Während Roeder eine Aussetzung des Prozesses beantragte, da er sich nicht als Bürger der Bundesrepublik, sondern des "Deutschen Reiches" fühle und insofern ein noch zu gründendes Reichsgericht für ihn zuständig sei, schien er das bundesrepublikanische Rechtssystem doch gutzuheißen, als es um die Revision des Verfahrens vor dem Bundesgerichtshof ging. Wenig konsequent. Doch er machte weiter auf Neonazi, als er etwa an der Theorie eines Geheimabkommens zwischen Helmut Kohl und Heinz Galinski, dem ehemaligen Vorsitzendes des Zentralrates der Juden, zur "Rassenvermischung" festhielt. Oder seine Äußerungen mit seiner Rolle als von einem paar Dutzend Nazis gewählter Abgeordneter einer Nationalversammlung des "Deutschen Reiches" und somit Interessenvertreter dessen rechtfertigte.

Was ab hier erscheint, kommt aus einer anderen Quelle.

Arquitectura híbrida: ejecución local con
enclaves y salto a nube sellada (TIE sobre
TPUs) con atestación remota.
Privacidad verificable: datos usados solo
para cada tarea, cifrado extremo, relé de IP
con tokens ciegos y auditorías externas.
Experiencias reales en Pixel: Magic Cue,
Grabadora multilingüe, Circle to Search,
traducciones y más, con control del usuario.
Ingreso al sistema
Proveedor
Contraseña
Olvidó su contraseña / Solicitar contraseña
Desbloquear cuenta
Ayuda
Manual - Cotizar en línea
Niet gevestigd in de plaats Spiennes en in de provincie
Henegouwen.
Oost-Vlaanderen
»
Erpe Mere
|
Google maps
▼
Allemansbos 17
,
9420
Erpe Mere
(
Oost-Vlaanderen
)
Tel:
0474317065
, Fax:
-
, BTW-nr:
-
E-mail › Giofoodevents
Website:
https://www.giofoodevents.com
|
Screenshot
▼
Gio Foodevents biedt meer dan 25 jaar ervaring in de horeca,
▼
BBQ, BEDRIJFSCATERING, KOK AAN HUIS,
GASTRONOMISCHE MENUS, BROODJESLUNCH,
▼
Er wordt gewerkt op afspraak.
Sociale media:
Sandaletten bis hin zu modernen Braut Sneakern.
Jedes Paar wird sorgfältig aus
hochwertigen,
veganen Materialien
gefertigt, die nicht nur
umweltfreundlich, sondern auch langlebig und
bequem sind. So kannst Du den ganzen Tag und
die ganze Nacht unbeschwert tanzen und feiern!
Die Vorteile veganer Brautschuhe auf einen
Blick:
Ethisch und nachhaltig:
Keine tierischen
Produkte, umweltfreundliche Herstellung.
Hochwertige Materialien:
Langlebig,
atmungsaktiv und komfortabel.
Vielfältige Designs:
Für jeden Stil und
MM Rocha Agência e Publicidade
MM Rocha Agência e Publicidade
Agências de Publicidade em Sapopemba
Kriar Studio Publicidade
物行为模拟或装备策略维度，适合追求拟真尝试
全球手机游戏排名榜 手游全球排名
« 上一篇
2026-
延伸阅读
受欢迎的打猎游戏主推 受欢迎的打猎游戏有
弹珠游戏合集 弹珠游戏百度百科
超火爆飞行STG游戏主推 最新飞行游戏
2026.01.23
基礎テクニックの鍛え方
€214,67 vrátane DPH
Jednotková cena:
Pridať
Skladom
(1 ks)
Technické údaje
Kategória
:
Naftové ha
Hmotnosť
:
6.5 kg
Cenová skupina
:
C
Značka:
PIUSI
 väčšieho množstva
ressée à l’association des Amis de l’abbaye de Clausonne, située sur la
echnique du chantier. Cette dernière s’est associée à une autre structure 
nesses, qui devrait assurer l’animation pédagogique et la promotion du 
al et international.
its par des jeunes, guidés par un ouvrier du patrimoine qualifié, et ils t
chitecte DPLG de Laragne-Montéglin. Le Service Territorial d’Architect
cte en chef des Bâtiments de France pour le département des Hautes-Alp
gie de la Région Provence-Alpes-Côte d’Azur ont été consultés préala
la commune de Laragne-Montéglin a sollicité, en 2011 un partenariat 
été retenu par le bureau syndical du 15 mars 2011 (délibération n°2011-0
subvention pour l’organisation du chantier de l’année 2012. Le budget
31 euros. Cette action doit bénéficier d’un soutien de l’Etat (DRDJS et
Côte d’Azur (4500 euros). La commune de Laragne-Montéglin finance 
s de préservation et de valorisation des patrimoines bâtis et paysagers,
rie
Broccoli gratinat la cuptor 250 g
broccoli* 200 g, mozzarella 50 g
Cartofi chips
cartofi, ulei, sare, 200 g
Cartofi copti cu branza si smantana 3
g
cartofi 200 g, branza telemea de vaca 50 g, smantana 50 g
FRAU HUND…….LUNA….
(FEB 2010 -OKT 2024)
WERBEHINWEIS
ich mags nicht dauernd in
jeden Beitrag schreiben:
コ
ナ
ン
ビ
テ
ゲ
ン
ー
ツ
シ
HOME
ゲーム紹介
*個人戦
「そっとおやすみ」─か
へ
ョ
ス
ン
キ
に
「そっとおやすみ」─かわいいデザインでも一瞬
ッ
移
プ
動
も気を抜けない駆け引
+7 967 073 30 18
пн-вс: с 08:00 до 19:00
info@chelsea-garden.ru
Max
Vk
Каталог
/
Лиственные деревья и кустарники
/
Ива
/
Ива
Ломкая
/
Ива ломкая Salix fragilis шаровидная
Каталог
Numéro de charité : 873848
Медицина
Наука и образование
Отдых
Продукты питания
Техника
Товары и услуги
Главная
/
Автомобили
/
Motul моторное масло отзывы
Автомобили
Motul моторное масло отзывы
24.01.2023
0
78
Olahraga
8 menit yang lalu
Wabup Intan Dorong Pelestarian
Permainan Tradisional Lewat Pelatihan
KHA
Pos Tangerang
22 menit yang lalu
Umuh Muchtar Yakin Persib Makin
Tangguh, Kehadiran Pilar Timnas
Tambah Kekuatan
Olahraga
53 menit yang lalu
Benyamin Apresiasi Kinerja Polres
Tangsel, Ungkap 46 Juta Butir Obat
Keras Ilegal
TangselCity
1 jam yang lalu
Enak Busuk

Das letzte Stückchen Reputation beim Gericht dürfte er verloren haben, als er den Richter als "Henker" bezeichnete. Der NPD- und HNG-Anwalt Peter Stöckicht aus Laage bei Rostock, der auch schon den Obdachlosenmörder Gunnar Doege verteidigte, versuchte gar nicht erst, seinen Klienten seriös erscheinen zu lassen.
Aus dem neonazistischen Lager gibt es derweil kräftige Rückendeckung. Im rechtsextremen stoertebeker.net fabuliert Axel Möller von einer "Menschenjagd" und einem "juristischen Kesseltreiben". Seine formell nicht ausreichende Prozeßentschuldigung aus Gesundheitsgründen, der die Prozeßvorführung folgte, wird als schwerwiegendes Unrecht ausgelegt, während seine antisemitischen Tiraden mit Roeders "aufbrausendem Temperament" entschuldigt werden. Der Artikel endet passenderweise mit der implizierenden Frage, ob nicht durch Roeders Bezeichnung von Ignatz Bubis als "Gauleiter" Nationalsozialisten beleidigt werden.
Eins fällt nicht schwer zu glauben: mit kruden Verschwörungstheorien und antisemitischer Hetze ist man im neonazistischen Lager in bester Gesellschaft.